Julie Powell, the food writer best known for her cooking memoir, Julie & Julia, which inspired a film starring Meryl Streep, has died at the age of 49. She passed away on October 26 at her home in Olivebridge, upstate New York, from a cardiac arrest.
Aspiring author Julie Powell was working at a dead-end job in 2002 and felt doomed for “a life of terminal mediocrity,” as she described it, when she decided to to make every recipe in Julia Child’s Mastering the Art of French Cooking in a single year, and to blog about it along the way. Child’s landmark 1961 cookbook contained 524 recipes and a host of obscure ingredients like veal kidneys.
The ‘Julie/Julia Project’, as she called her blog, detailed her many cooking triumphs and traumas. It was well-loved for honestly documenting a woman working through a life crisis. Ms. Powell began her project in when she was nearing her 30th birthday; she could not find a job and was not moving forward. Before she picked up her project, she had no formal experience with cooking and never even tried eggs.
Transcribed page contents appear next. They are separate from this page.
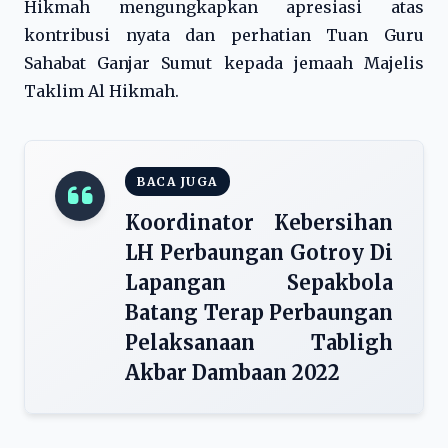
Hikmah mengungkapkan apresiasi atas
kontribusi nyata dan perhatian Tuan Guru
Sahabat Ganjar Sumut kepada jemaah Majelis
Taklim Al Hikmah.
BACA JUGA
Koordinator Kebersihan
LH Perbaungan Gotroy Di
Lapangan Sepakbola
Batang Terap Perbaungan
Pelaksanaan Tabligh
Akbar Dambaan 2022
Julie Powell was one of those rare voices who change the game – of memoir, of food writing, of women authors getting to messily overshare just as much as men writers do. I loved that she followed Julie/Julia with the divisive Cleaving. She was a force and always fun to read. https://t.co/4itKJGSOek
— Rachel Friedman (@RachelFriedman) November 1, 2022
Powell maintained a full-time job, cooked almost every night and wrote more than 225,000 words about it for the blog. She did her shopping on weekends and on her lunch hour, and she wrote before going to work.
”I’m miserable so they can be happy,” Ms. Powell said in a piece written about her by food writer Amanda Hesser. ”I’m like the Jesus of extreme cooking. I got fat and very unhappy for their sins,” she once said about her fans in her distinct, witty style.
Powell was known for being an early star of food blogging. The ‘Julie/Julia Project’ became a popular model for other blogs and helped build the audience for home cooking. Her self-depreciating, stream-of-consciousness writing style distanced her from the authority of traditional culinary writers. The internet democratized food writing, and Julie was the new school’s first distinctive voice.